According to the lawyer's claim, the anonymized ruling disseminated by the Office of Communication included the NIG (General Identification Number), "which allowed other lawyers and media outlets," he claimed, "by entering that data into the CENDOJ database, to locate the first-instance ruling, in which the names of the lawyers and court representatives involved in the case do appear."
The lawyer placed on record that, because of this, he had been the object of “comments and mockery in different professional environments, including group chats of lawyers of which I am a part”. The Chamber “regrets” that the episode may have unfavorably affected the lawyer's public image, but, it emphasizes, “it sees itself obliged to make clear that the Communication Office did not incur in any reprehensible conduct”, since, it recapitulates, it disseminated the appeal judgment after pseudonymization using the AI-based tool provided by the CGPJ.
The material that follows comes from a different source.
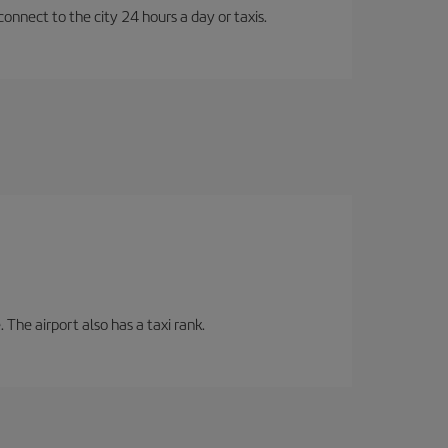
connect to the city 24 hours a day or taxis.
 The airport also has a taxi rank.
Remember the car that “normally the data of professionals is not modified, but in this case their name was also pseudonymized”. The fact that the sentence was indirectly locatable by the NIG, reasons the Court, “does not imply any irregularity on the part of the Communication Office, but rather is a consequence of the structure of the system itself: the NIG is an objective identifier of the procedure and, once entered into the database, leads to the original resolution as it was sent by the judicial body to the Cendoj, in which, according to the rules of official publication of jurisprudence, the names of professionals are not subject to anonymization”.